Prompt Engineering vs Harness Engineering

A lifecycle governance playbook explaining why prompt engineering controls intent expression while Harness Engineering controls execution boundaries, evidence, rollback, and accepted outcome.

DEFINITION

Prompt Engineering improves how intent is expressed to a model. Harness Engineering governs the execution boundary around agent work: context, authority, tools, evidence, plan/confirm/trace, rollback, remediation, configuration, and accepted outcome.

Why ordinary model/tool governance is insufficient

Prompts can guide behavior, but they are not evidence chains, accepted outcomes, rollback protocols, authority records, or remediation closure. Treating prompt quality as governance leaves lifecycle responsibility outside the system.

White paper source context

This playbook is a practical reading of the GAIC white paper's lifecycle-responsibility argument. For this route, the relevant responsibility objects are Intent object, Context boundary, Authority boundary, Evidence chain, Accepted outcome, Substitution record, Remediation closure. RCCS-M and ALCS are used as source vocabulary for governance coverage and lifecycle coherence; this page does not add scores or become legal advice, certification, procurement guidance, or a vendor assessment.

Lifecycle governance checklist

  1. Use prompts to express intent, constraints, and desired reasoning posture.
  2. Use harness boundaries to control context, tools, action scope, and confirmation requirements.
  3. Treat prompts as inputs to the lifecycle, not as the lifecycle record.
  4. Capture evidence outside the prompt so review, replay, dispute, and remediation remain possible.
  5. Define accepted outcome outside the prompt as a human or organizational responsibility state.
  6. Define rollback and remediation as lifecycle transitions, not as another prompt attempt.
  7. Record model, prompt, tool, runtime, or harness substitution as a governance event.

Related Missing Regulatory Objects

Intent objectContext boundaryAuthority boundaryEvidence chainAccepted outcomeSubstitution recordRemediation closure

RCCS-M / ALCS relevance

RCCS-M is relevant because prompts alone do not express the full lifecycle object layer. ALCS is relevant because intent, authority, evidence, acceptance, dispute, remediation, and closure must remain coherent after execution begins.

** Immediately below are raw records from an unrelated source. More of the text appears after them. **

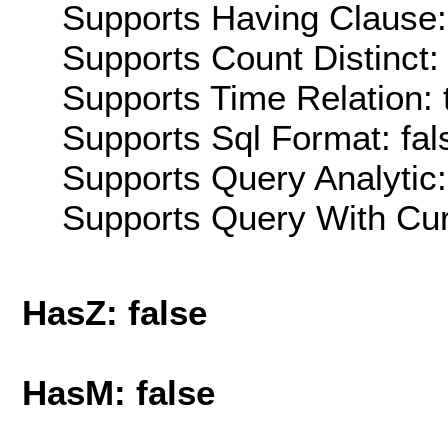
Supports Having Clause:
Supports Count Distinct: 
Supports Time Relation: 
Supports Sql Format: fal
Supports Query Analytic:
Supports Query With Cur
HasZ: false
HasM: false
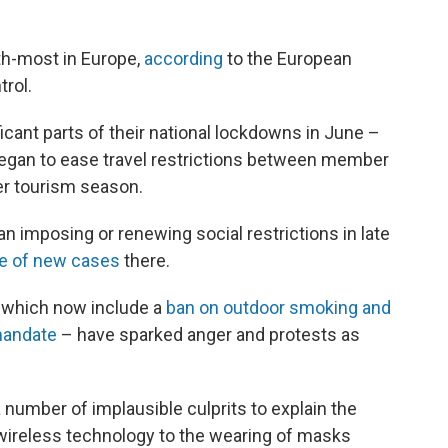
th-most in Europe,
according
to the European
rol.
icant parts of their national lockdowns in June –
gan to ease travel restrictions between member
er tourism season.
n imposing or renewing social restrictions in late
te of new cases
there.
– which now include a
ban on outdoor smoking and
mandate
– have sparked anger and protests as
number of implausible culprits to explain the
 wireless technology to the wearing of masks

Protocol path: MPLP as one option

MPLP is one protocol path for expressing lifecycle responsibility semantics around harnessed agent work. It is not required, exclusive, certified, regulator-approved, or already an industry standard.

Boundary statement

This playbook is an author-analytical governance guide. It is not legal advice, legal compliance proof, certification, regulator-approved guidance, vendor ranking, procurement recommendation, or a claim that prompt engineering is obsolete.